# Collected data
■ ■ ■ ■

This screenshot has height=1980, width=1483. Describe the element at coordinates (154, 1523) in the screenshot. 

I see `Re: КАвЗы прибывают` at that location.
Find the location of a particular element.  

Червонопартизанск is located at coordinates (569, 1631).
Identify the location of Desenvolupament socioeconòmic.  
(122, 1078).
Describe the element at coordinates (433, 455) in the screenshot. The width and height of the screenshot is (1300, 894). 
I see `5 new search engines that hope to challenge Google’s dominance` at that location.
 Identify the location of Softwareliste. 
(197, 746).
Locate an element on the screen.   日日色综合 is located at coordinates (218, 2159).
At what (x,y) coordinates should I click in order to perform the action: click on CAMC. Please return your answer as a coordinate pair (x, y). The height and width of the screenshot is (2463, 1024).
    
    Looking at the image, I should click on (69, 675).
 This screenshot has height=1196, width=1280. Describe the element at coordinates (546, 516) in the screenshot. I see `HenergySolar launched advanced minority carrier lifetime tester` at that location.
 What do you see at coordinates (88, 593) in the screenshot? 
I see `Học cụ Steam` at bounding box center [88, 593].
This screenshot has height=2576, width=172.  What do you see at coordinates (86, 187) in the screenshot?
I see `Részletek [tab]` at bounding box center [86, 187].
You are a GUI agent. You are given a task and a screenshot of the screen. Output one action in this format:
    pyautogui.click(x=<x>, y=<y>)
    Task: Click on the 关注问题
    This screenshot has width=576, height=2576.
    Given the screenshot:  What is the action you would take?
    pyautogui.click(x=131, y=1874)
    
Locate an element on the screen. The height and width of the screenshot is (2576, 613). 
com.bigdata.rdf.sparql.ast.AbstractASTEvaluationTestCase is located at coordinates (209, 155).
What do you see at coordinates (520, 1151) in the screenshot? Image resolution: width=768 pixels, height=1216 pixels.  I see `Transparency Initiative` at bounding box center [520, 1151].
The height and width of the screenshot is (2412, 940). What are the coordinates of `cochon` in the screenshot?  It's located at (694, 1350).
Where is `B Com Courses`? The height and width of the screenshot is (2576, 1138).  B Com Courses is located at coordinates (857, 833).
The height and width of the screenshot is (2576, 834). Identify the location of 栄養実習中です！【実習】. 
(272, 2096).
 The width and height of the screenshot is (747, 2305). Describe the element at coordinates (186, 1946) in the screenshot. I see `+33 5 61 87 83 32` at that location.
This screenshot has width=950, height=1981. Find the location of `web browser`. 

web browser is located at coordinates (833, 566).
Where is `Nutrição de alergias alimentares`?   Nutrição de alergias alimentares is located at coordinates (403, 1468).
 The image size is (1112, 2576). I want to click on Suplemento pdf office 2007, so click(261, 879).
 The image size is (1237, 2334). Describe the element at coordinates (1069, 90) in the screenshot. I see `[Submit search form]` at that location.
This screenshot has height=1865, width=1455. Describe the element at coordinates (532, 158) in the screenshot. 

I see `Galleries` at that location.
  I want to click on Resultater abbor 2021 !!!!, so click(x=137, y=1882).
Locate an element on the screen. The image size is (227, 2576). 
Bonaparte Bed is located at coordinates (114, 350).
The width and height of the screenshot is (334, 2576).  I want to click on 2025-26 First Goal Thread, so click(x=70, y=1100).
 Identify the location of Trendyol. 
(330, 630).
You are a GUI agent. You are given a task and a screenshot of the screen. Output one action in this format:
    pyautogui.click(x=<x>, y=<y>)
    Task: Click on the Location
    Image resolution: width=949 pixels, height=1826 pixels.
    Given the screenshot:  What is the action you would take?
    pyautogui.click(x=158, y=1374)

■ ■ ■ ■

# Required work
The records shown above are to be retyped exactly, with none omitted.

# Result of this exercise
This screenshot has height=1980, width=1483. Describe the element at coordinates (154, 1523) in the screenshot. 

I see `Re: КАвЗы прибывают` at that location.
Find the location of a particular element.  

Червонопартизанск is located at coordinates (569, 1631).
Identify the location of Desenvolupament socioeconòmic.  
(122, 1078).
Describe the element at coordinates (433, 455) in the screenshot. The width and height of the screenshot is (1300, 894). 
I see `5 new search engines that hope to challenge Google’s dominance` at that location.
 Identify the location of Softwareliste. 
(197, 746).
Locate an element on the screen.   日日色综合 is located at coordinates (218, 2159).
At what (x,y) coordinates should I click in order to perform the action: click on CAMC. Please return your answer as a coordinate pair (x, y). The height and width of the screenshot is (2463, 1024).
    
    Looking at the image, I should click on (69, 675).
 This screenshot has height=1196, width=1280. Describe the element at coordinates (546, 516) in the screenshot. I see `HenergySolar launched advanced minority carrier lifetime tester` at that location.
 What do you see at coordinates (88, 593) in the screenshot? 
I see `Học cụ Steam` at bounding box center [88, 593].
This screenshot has height=2576, width=172.  What do you see at coordinates (86, 187) in the screenshot?
I see `Részletek [tab]` at bounding box center [86, 187].
You are a GUI agent. You are given a task and a screenshot of the screen. Output one action in this format:
    pyautogui.click(x=<x>, y=<y>)
    Task: Click on the 关注问题
    This screenshot has width=576, height=2576.
    Given the screenshot:  What is the action you would take?
    pyautogui.click(x=131, y=1874)
    
Locate an element on the screen. The height and width of the screenshot is (2576, 613). 
com.bigdata.rdf.sparql.ast.AbstractASTEvaluationTestCase is located at coordinates (209, 155).
What do you see at coordinates (520, 1151) in the screenshot? Image resolution: width=768 pixels, height=1216 pixels.  I see `Transparency Initiative` at bounding box center [520, 1151].
The height and width of the screenshot is (2412, 940). What are the coordinates of `cochon` in the screenshot?  It's located at (694, 1350).
Where is `B Com Courses`? The height and width of the screenshot is (2576, 1138).  B Com Courses is located at coordinates (857, 833).
The height and width of the screenshot is (2576, 834). Identify the location of 栄養実習中です！【実習】. 
(272, 2096).
 The width and height of the screenshot is (747, 2305). Describe the element at coordinates (186, 1946) in the screenshot. I see `+33 5 61 87 83 32` at that location.
This screenshot has width=950, height=1981. Find the location of `web browser`. 

web browser is located at coordinates (833, 566).
Where is `Nutrição de alergias alimentares`?   Nutrição de alergias alimentares is located at coordinates (403, 1468).
 The image size is (1112, 2576). I want to click on Suplemento pdf office 2007, so click(261, 879).
 The image size is (1237, 2334). Describe the element at coordinates (1069, 90) in the screenshot. I see `[Submit search form]` at that location.
This screenshot has height=1865, width=1455. Describe the element at coordinates (532, 158) in the screenshot. 

I see `Galleries` at that location.
  I want to click on Resultater abbor 2021 !!!!, so click(x=137, y=1882).
Locate an element on the screen. The image size is (227, 2576). 
Bonaparte Bed is located at coordinates (114, 350).
The width and height of the screenshot is (334, 2576).  I want to click on 2025-26 First Goal Thread, so click(x=70, y=1100).
 Identify the location of Trendyol. 
(330, 630).
You are a GUI agent. You are given a task and a screenshot of the screen. Output one action in this format:
    pyautogui.click(x=<x>, y=<y>)
    Task: Click on the Location
    Image resolution: width=949 pixels, height=1826 pixels.
    Given the screenshot:  What is the action you would take?
    pyautogui.click(x=158, y=1374)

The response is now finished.